Camın kültürel ve bilimsel gelişmelere yaptığı katkılara değinen Prof. Dr. Ahmet Kırman şunları söyledi: “Cam, fiber optik teknolojisi ile bugün bilgi temelli toplumun ana taşıyıcılarından birisidir. Teknolojik camlar, otomotiv sektörüne çok ciddi girdi sağlamaktadır. Mimari camlar, enerji tüketiminin azalmasını sağlarken cam paneller güneş enerjisi için, cam elyafı ise rüzgar tirbün kanatlarında kullanılmaktadır. Bioglass bileşenleri, bugün ilaçlarla birlikte insanların iyileşme süreçlerine katkı sağlıyor. Camın bu geniş fayda alanının uluslararası kamuoyu nezdinde hatırlanması için Uluslararası Cam Komisyonu (ICG)’nin “2022 Uluslararası Cam Yılı” başvurusunun BM tarafından da kabul edilmesi önemli bir fırsat. Şişecam da bu öneriye destek vermiştir. Bu vesileyle BM Daimi Temsilcimiz Sn. Feridun Sinirlioğlu’na ve destek talebimize yanıt veren, ülkemizin dünya cam sanayindeki yerinin daha da etkin hale getirilmesi için katkı sağlayan tüm paydaşlarımıza değerli katkıları için teşekkürlerimi sunmak isterim. Camın hem teknolojik gelişmelere katkısı hem de dünyanın geleceğinde oynadığı rol büyük bir hızla artıyor.”
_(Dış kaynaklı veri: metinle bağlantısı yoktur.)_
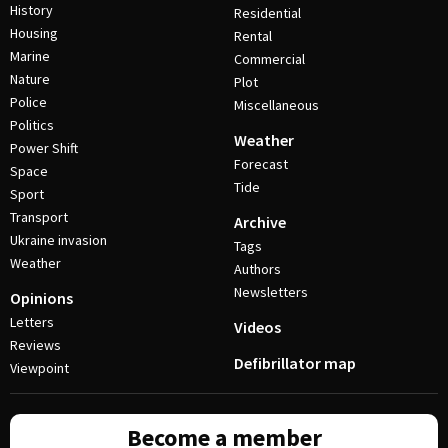
History
Residential
Housing
Rental
Marine
Commercial
Nature
Plot
Police
Miscellaneous
Politics
Weather
Power Shift
Forecast
Space
Tide
Sport
Transport
Archive
Ukraine invasion
Tags
Weather
Authors
Newsletters
Opinions
Letters
Videos
Reviews
Defibrillator map
Viewpoint
Become a member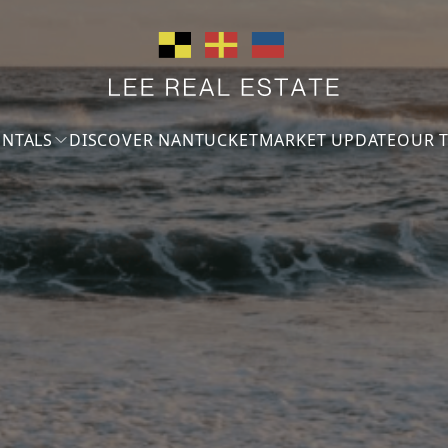
ENTALS
DISCOVER NANTUCKET
MARKET UPDATE
OUR 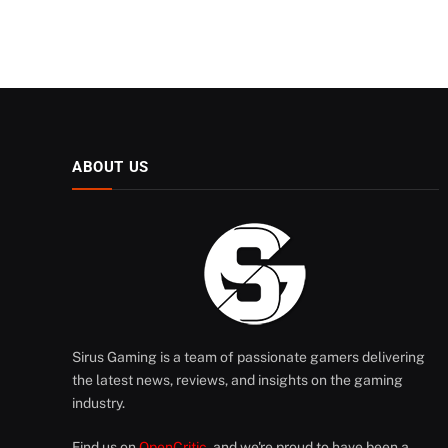
ABOUT US
Sirus Gaming is a team of passionate gamers delivering
the latest news, reviews, and insights on the gaming
industry.
Find us on
OpenCritic
, and we're proud to have been a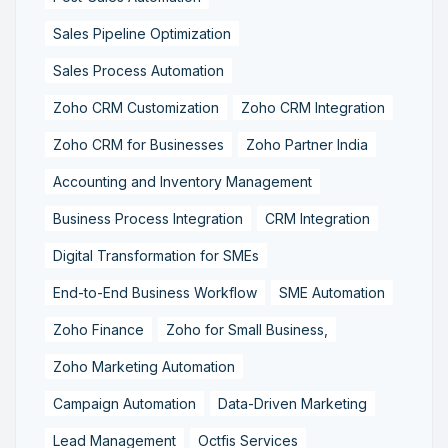
Sales Pipeline Optimization
Sales Process Automation
Zoho CRM Customization
Zoho CRM Integration
Zoho CRM for Businesses
Zoho Partner India
Accounting and Inventory Management
Business Process Integration
CRM Integration
Digital Transformation for SMEs
End-to-End Business Workflow
SME Automation
Zoho Finance
Zoho for Small Business,
Zoho Marketing Automation
Campaign Automation
Data-Driven Marketing
Lead Management
Octfis Services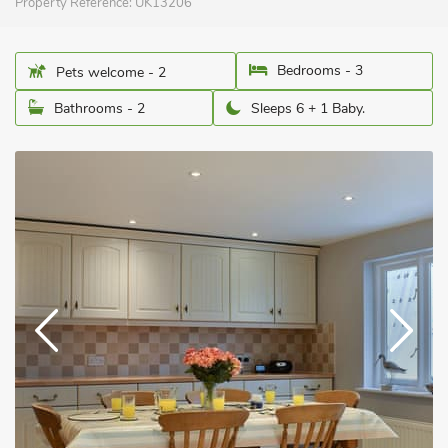
Property Reference:
UK13206
Bedrooms - 3
Pets welcome - 2
Bathrooms - 2
Sleeps 6 + 1 Baby.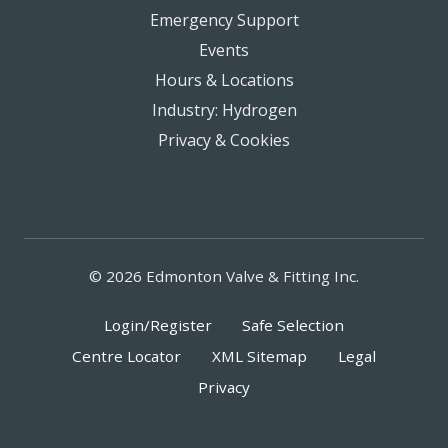
Emergency Support
Events
Hours & Locations
Industry: Hydrogen
Privacy & Cookies
© 2026 Edmonton Valve & Fitting Inc.
Login/Register
Safe Selection
Centre Locator
XML Sitemap
Legal
Privacy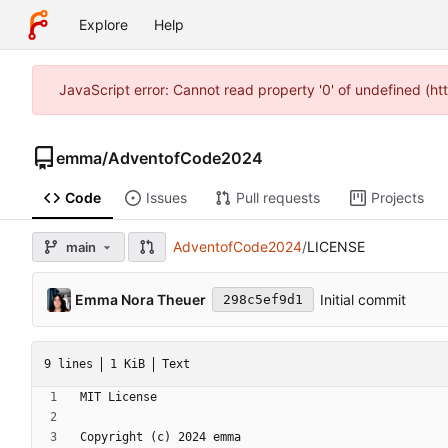
Explore
Help
JavaScript error: Cannot read property '0' of undefined (h
emma
/
AdventofCode2024
Code
Issues
Pull requests
Projects
AdventofCode2024
/
LICENSE
main
Emma Nora Theuer
Initial commit
298c5ef9d1
9 lines
1 KiB
Text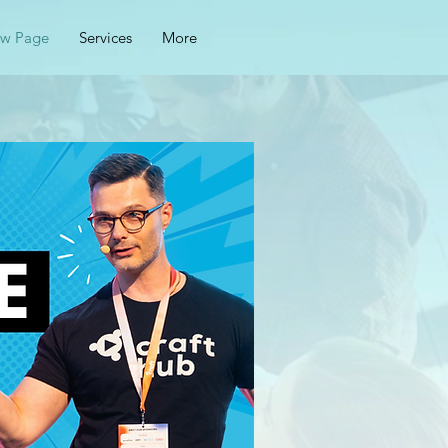
w Page
Services
More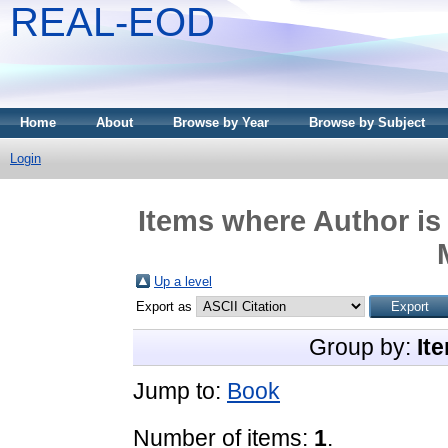
REAL-EOD
Home
About
Browse by Year
Browse by Subject
Login
Items where Author is
Up a level
Export as
Group by:
It
Jump to:
Book
Number of items:
1
.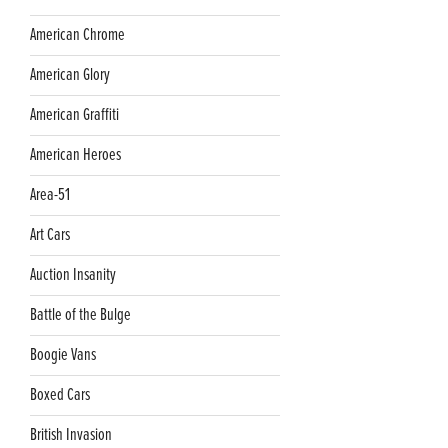
American Chrome
American Glory
American Graffiti
American Heroes
Area-51
Art Cars
Auction Insanity
Battle of the Bulge
Boogie Vans
Boxed Cars
British Invasion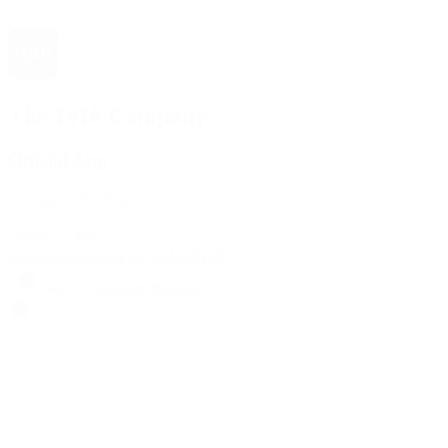
The 1916 Company
Official App
Download For Free
View
Install
Locations
Contact Us
Sell & Trade
Account
Wishlist
Search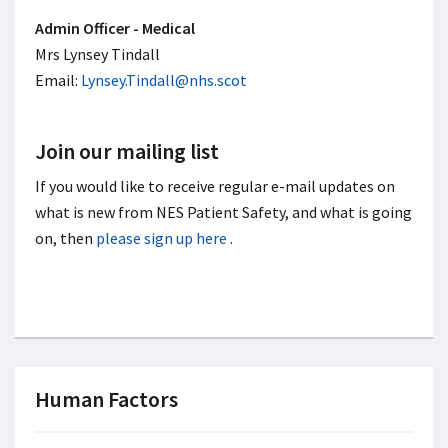
Admin Officer - Medical
Mrs Lynsey Tindall
Email:
Lynsey.Tindall@nhs.scot
Join our mailing list
If you would like to receive regular e-mail updates on
what is new from NES Patient Safety, and what is going
on, then
please sign up here
.
Human Factors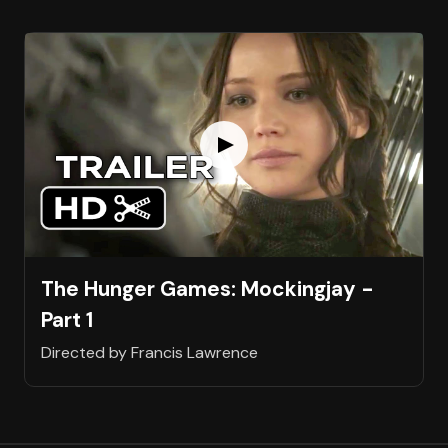
The Hunger Games: Mockingjay -
Part 1
Directed by Francis Lawrence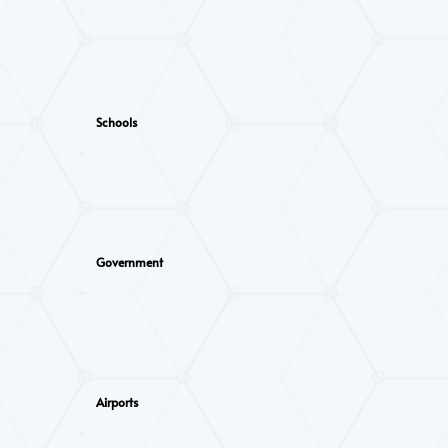
Schools
Government
Airports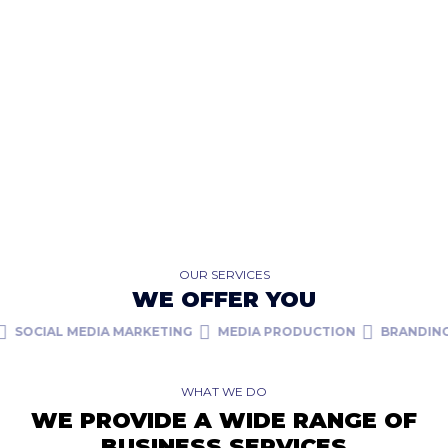
OUR SERVICES
WE OFFER YOU
CIAL MEDIA MARKETING
MEDIA PRODUCTION
BRANDING
W
WHAT WE DO
WE PROVIDE A WIDE RANGE OF
BUSINESS SERVICES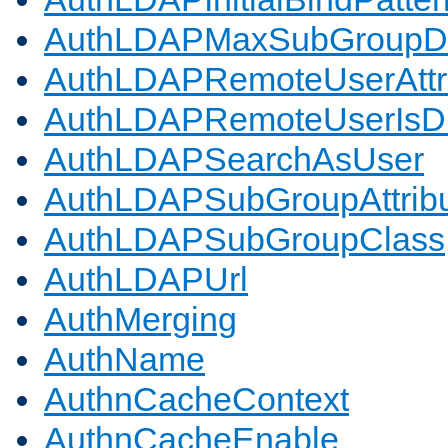
AuthLDAPMaxSubGroupD
AuthLDAPRemoteUserAttr
AuthLDAPRemoteUserIs
AuthLDAPSearchAsUser
AuthLDAPSubGroupAttrib
AuthLDAPSubGroupClass
AuthLDAPUrl
AuthMerging
AuthName
AuthnCacheContext
AuthnCacheEnable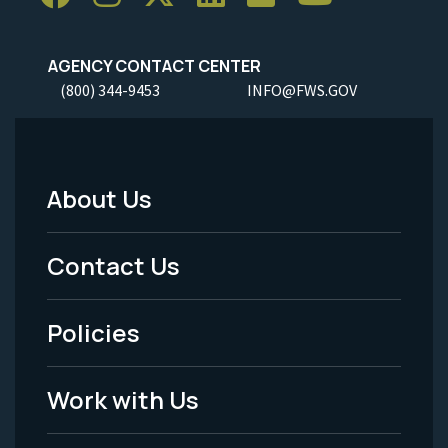
AGENCY CONTACT CENTER
(800) 344-9453
INFO@FWS.GOV
About Us
Footer
Menu
Contact Us
-
Policies
Legal
Work with Us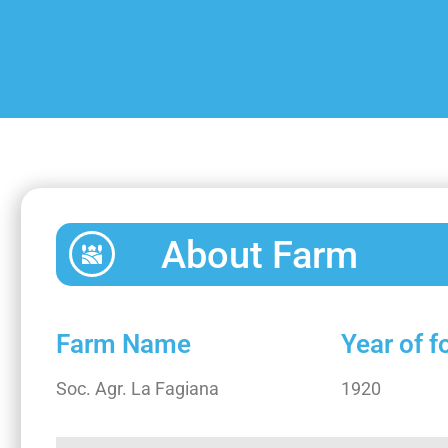
About Farm
Farm Name
Year of 
Soc. Agr. La Fagiana
1920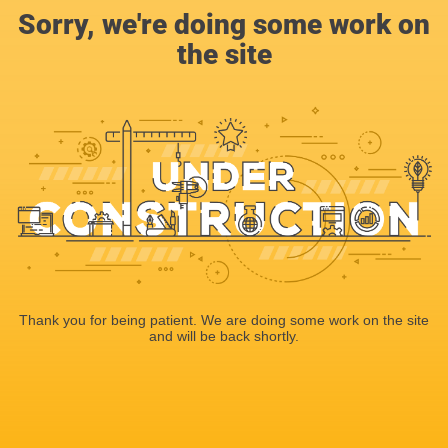
Sorry, we're doing some work on
the site
Thank you for being patient. We are doing some work on the site
and will be back shortly.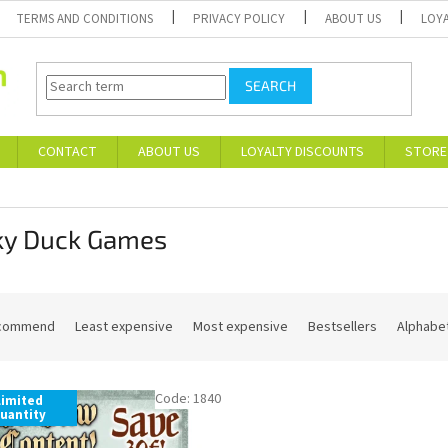
TERMS AND CONDITIONS
PRIVACY POLICY
ABOUT US
LOY
SEARCH
CONTACT
ABOUT US
LOYALTY DISCOUNTS
STORE
ky Duck Games
commend
Least expensive
Most expensive
Bestsellers
Alphabet
Code:
1840
Limited
uantity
Şişecam’ın şu anda 4 kıtada, 14 ülkede, 22 bin çalışan ile 43 tesisinde üretim yaptığını ifade eden Prof. Dr. Ahmet Kırman; düzcam, cam ev eşyası, cam ambalaj, kimyasallar, otomotiv camları, cam elyaf, maden, enerji ve geri dönüşümle bağlantılı 9 iş kolunda faaliyet gösterdiklerinin altını çizdi. Şişecam’ın camın tüm temel alanlarında faaliyet gösteren tek dünya şirketi olduğuna dikkat çeken Kırman Türk cam sektörüne yönelik şunları söyledi: “2020 yılı sonu itibariyle 3,5 milyon ton düzcam, 2,7 milyon ton ambalaj, 600 bin tona yakın cam ev eşyası üreten Şişecam’ın 43 üretim tesisinin 37’si cam alanında faaliyet gösteriyor. Cam sektörü olarak bakıldığında ise Türkiye’de 2000-2019 arasında 32 milyar TL’ye ulaşan üretim katma değeri yaratılmıştır. İhracat ise işlenmiş camlar hariç son 10 yılda 8 milyar dolara ulaşmıştır.”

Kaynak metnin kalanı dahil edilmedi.